Monday, 16 April 2018

Frank Gorshin



            When I got up on at 5:00 on Sunday morning as usual I wondered if it might be psychologically or even physically unhealthy to force oneself to get up at the same time every day. I speculated that it might actually be better to sleep until one wakes up naturally and not to be so mechanically enslaved to clock time. I toyed with the idea of someday experimenting with less regimented sleep, but for now I’ll probably just continue with things the way they are.
Saturday’s snow was still on the ground on Sunday morning, plus a little more. I haven’t seen or heard a single plough since the season went into remission. It’s as if they sent them off to Florida to make waves for surfers. This time last year it was a rainy but normal mid-April day and the snow was long gone.
            The wind was even wilder than the day before and it caused my right curtain to break free of its lien de rideau and do the flag dance until my yoga was over and I stood up to fix it.
            At breakfast I made my last two pieces of cinnamon-raisin toast but one of them slipped out of my hand and fell, butter side down on my floor. I considered eating it anyway because it didn’t look dirty. I took a bite, but with my face that close to it I could see little hairs on it, so I made another piece of regular toast with jam.
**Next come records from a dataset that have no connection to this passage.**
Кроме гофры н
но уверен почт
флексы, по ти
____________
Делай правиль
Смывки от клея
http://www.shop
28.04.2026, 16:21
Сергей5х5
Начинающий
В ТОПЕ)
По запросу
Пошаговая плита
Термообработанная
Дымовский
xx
            I had to send my income report to social services and fill a prescription at the drug store. I dropped off my empty containers of psoriasis cream at Vina and said I’d be back after the supermarket. Then I went to the mailbox to send my report and road through the slushy soup to No Frills. The pedestrians manoeuvring through the snow looked like they felt betrayed by springtime. I got five bags of grapes, a tomato, a pack of little Swiss rolls, some shampoo and some mouthwash. The cashier asked me if I had a points card. I told her I was pointless and she smiled, but I wondered how many hundreds of people have said that to her.
            I rode home along King to Dunn and then north. I’m still amazed that no one has bothered to plough. The road seemed to have been salted because it wasn’t very slippery but it was a dry, snowy mess. Do they lay off all the plough drivers on April 1st?
            When I got home the wind sounded like someone playing a saw and flapping a sheet of aluminium.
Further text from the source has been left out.